Actually I love that you said that, because when you think about food, if we think about when we eat, it's just kind of fueling our bodies, but there's so much more that goes on culturally, and emotionally for us that have to do with food, and the same with photography.
It's true, it's true because if you want to share that part of it, right, you want to share the idea that food is part of our lives, and it's part of our culture, and it's different everywhere. You want to be able to plan and prop and get the food perfect to make that picture. Because if it's not, it doesn't ring true for people. There's a particular story I had to shoot about Cajun food, right?
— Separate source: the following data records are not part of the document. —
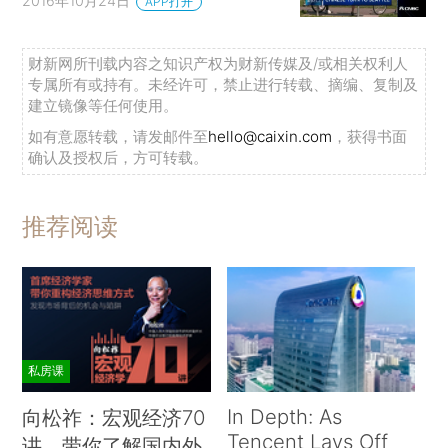
2016年10月24日
APP打开
财新网所刊载内容之知识产权为财新传媒及/或相关权利人
专属所有或持有。未经许可，禁止进行转载、摘编、复制及
建立镜像等任何使用。
如有意愿转载，请发邮件至
hello@caixin.com
，获得书面
确认及授权后，方可转载。
推荐阅读
私房课
In Depth: As
向松祚：宏观经济70
Tencent Lays Off
讲，带你了解国内外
And it's, I know, you know from the picture I told earlier that I'm familiar with the culture And the people, and if you got it wrong, the whole thing goes out the window. Because the core audience who you're trying to talk to, because they're going to talk it up if it's good, is the people it's about. And we did this pic, and we got all the props and everything and I wanted it to kind of look, because my experience when I went to these parties and I met these people and I was in their home, was it had this shabby chic kinda feel, eclectic and mix-and-match and it was old and new. It was really cool, and it was very specific. And we designed the propping and the styling and the table tops and everything to reflect that. And then there was this one last element. Oh, we're gonna put some beer in the picture. No, no, no, no. You're not gonna just putting beer in the picture, you're putting Abita in the picture, because that's the beer that's affiliated with that particular part of the world. And if you get that wrong, and put something else in it, tell me, Steve, how bad would that be?
That would be bad.
Yeah Steve is from Louisiana. So the idea is that the idea is that you have to get those things right. And the time it takes to get them right is the thing you have to tell the client about, because if you don't, then they're not gonna be happy either. Everybody wants to get done now. But it can't always happen now, it has to be something a little bit more planned.